What was being born was a new Republican Party. It would be dominated, after Nixon, by conservatives, who would seek to dump the Accidental President, Gerald R. Ford, in 1976. They would recapture the party in 1980, and help elect and re-elect Ronald Reagan.
Vice President George H. W. Bush won in 1988 through the exploitation of cultural and social issues. His Democratic rival, Gov. Michael Dukakis, opposed the death penalty, opposed public school kids taking the Pledge of Allegiance, and had a progressive program to give weekend passes to convicted killers and rapists like Willie Horton.
Once this became known, thanks to Bush campaign manager Lee Atwater, the Little Duke was done. The Dukakis tank ride in that helmet, to show his aptitude to be commander-in-chief, probably did not help.

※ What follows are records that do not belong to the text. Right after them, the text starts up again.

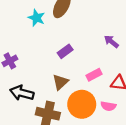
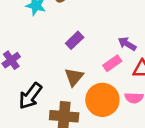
purple arrow: (111, 42) -> (127, 44), moved
black arrow: (22, 93) -> (30, 96), turned -60

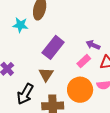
purple rectangle: (75, 40) -> (53, 47), size x1.6
brown triangle: (74, 77) -> (46, 74), moved

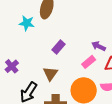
purple rectangle: (53, 47) -> (59, 47), size x0.6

The crisis of today’s Republican Party stems from a failure to recognize, after Reagan went home, and during the presidency of George H. W. Bush, that America now faced a new set of challenges.
By 1991, America’s border was bleeding. Thousands were walking in from Mexico every weekend. The hundreds of thousands arriving legally, the vast majority of them Third World poor, began putting downward pressure on working-class wages. Soon, these immigrants would begin voting for the welfare state on which their families depended, and support the Party of Government.
By 1991, free trade had begun to send our factories and jobs overseas and de-industrialize America.
By 1991, an epoch in world history had ended. With the collapse of the Soviet Empire, the Cold War was suddenly over. America had prevailed.
“As our case is new,” said Lincoln, “so we must think anew and act anew.” Bush Republicans did not think anew or act anew.
They were like football coaches who still swore by the single-wing offense, after George Halas’ Chicago Bears, the “Monsters of the Midway,” used the T-formation to score 11 touchdowns and beat the Washington Redskins in the 1940 NFL championship game, 73-0.
What paralyzed the Republicans of a generation ago? What blinded them from seeing and blocked them from acting on the new realities?